(Data items)
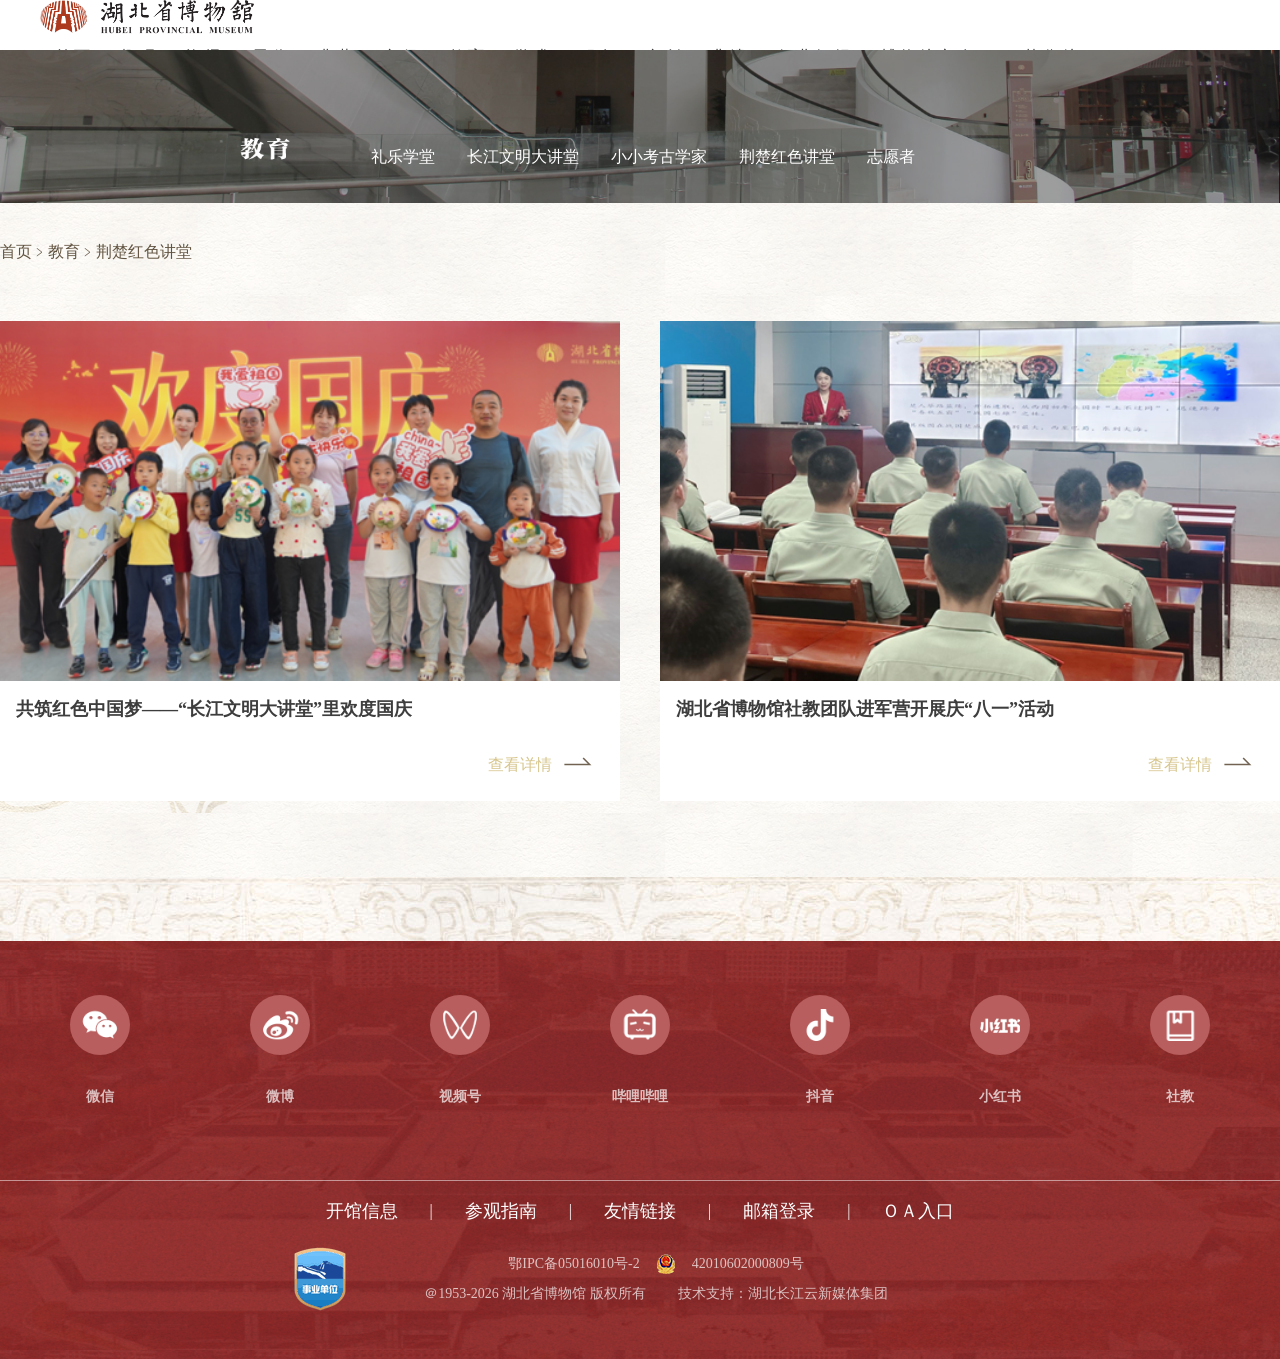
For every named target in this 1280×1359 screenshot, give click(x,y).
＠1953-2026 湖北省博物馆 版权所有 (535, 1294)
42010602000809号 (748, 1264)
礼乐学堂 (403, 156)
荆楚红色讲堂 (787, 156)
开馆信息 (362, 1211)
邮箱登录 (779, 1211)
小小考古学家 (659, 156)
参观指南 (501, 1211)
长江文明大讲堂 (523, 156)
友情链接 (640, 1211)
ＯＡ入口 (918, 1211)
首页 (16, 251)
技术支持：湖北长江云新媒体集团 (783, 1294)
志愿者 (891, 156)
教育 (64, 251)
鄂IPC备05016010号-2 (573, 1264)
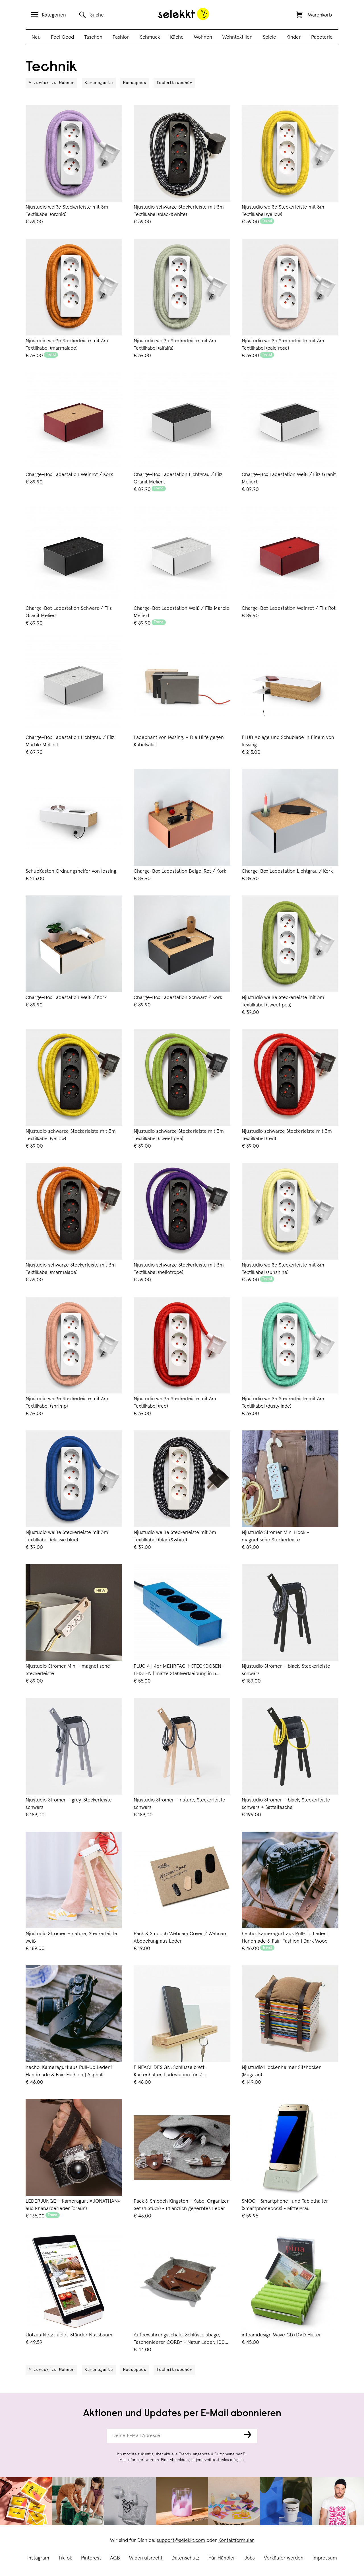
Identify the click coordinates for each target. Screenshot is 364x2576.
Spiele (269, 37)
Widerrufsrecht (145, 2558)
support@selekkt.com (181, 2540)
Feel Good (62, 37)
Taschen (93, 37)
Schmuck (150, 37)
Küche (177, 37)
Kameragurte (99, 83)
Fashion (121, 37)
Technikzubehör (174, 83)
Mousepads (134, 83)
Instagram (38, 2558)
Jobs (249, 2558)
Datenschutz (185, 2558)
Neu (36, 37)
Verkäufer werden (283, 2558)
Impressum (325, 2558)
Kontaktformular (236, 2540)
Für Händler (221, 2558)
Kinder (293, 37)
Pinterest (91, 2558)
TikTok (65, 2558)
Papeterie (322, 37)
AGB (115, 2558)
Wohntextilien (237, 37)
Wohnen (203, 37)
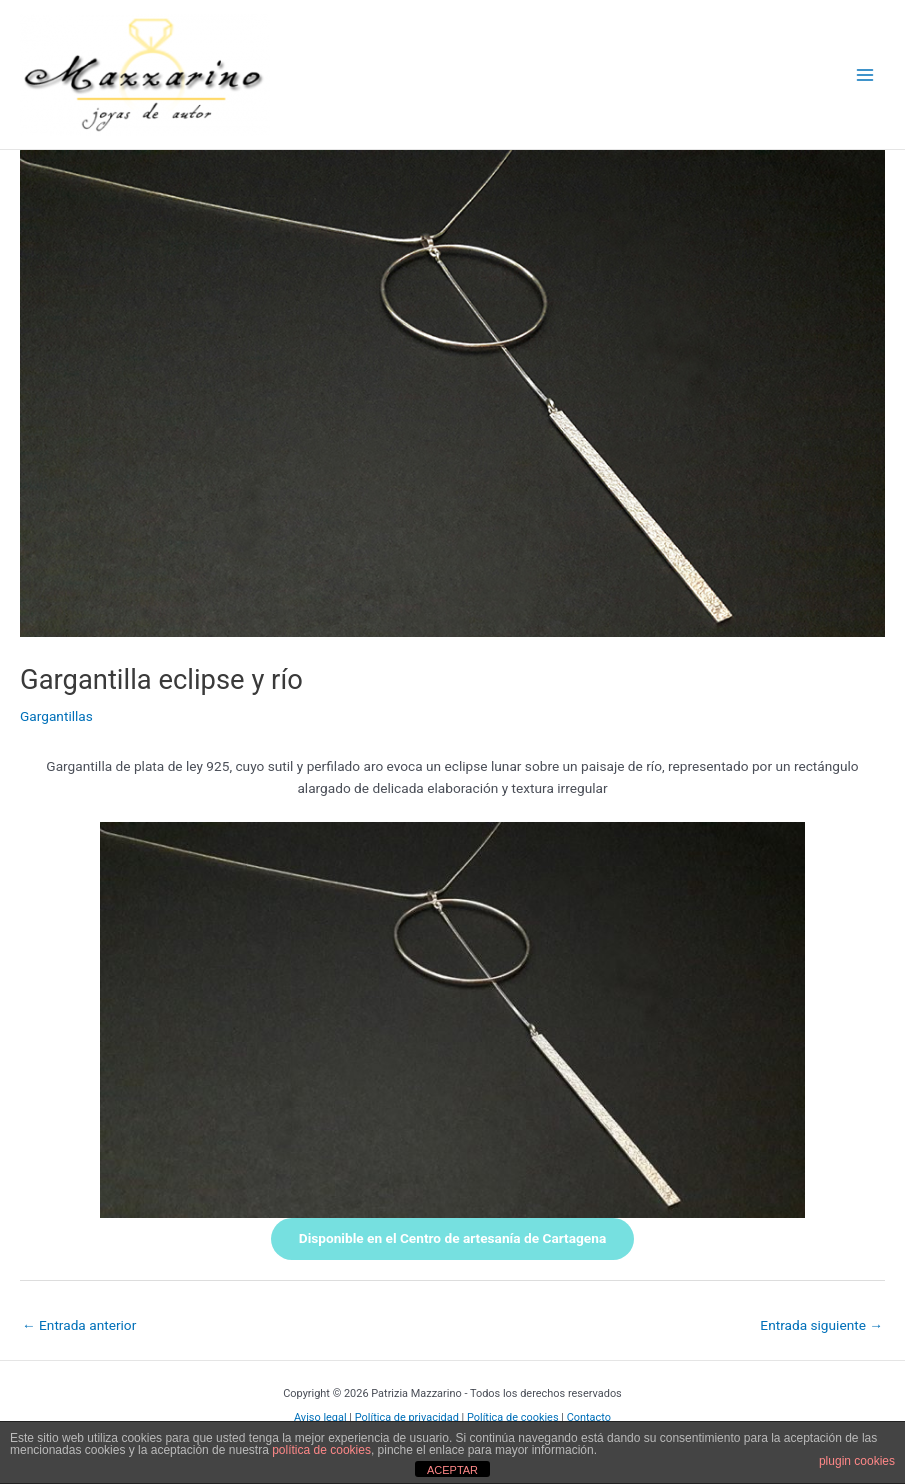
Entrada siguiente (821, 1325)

• **Assignment**:
Copy out all the data exactly, skipping the pictures.

• **Solution to this problem**:
For every named target in this 1280×1359 screenshot, give click(x,y).
＠1953-2026 湖北省博物馆 版权所有 (535, 1294)
42010602000809号 (748, 1264)
礼乐学堂 (403, 156)
荆楚红色讲堂 (787, 156)
开馆信息 (362, 1211)
邮箱登录 (779, 1211)
小小考古学家 (659, 156)
参观指南 (501, 1211)
长江文明大讲堂 (523, 156)
友情链接 (640, 1211)
ＯＡ入口 (918, 1211)
首页 (16, 251)
技术支持：湖北长江云新媒体集团 (783, 1294)
志愿者 (891, 156)
教育 (64, 251)
鄂IPC备05016010号-2 (573, 1264)
Identify the click coordinates for each target. Screenshot is 364x2576.
Spiele (269, 37)
Widerrufsrecht (145, 2558)
support@selekkt.com (181, 2540)
Feel Good (62, 37)
Taschen (93, 37)
Schmuck (150, 37)
Küche (177, 37)
Kameragurte (99, 83)
Fashion (121, 37)
Technikzubehör (174, 83)
Mousepads (134, 83)
Instagram (38, 2558)
Jobs (249, 2558)
Datenschutz (185, 2558)
Neu (36, 37)
Verkäufer werden (283, 2558)
Impressum (325, 2558)
Kontaktformular (236, 2540)
Für Händler (221, 2558)
Kinder (293, 37)
Pinterest (91, 2558)
TikTok (65, 2558)
Papeterie (322, 37)
AGB (115, 2558)
Wohntextilien (237, 37)
Wohnen (203, 37)
Entrada siguiente (821, 1325)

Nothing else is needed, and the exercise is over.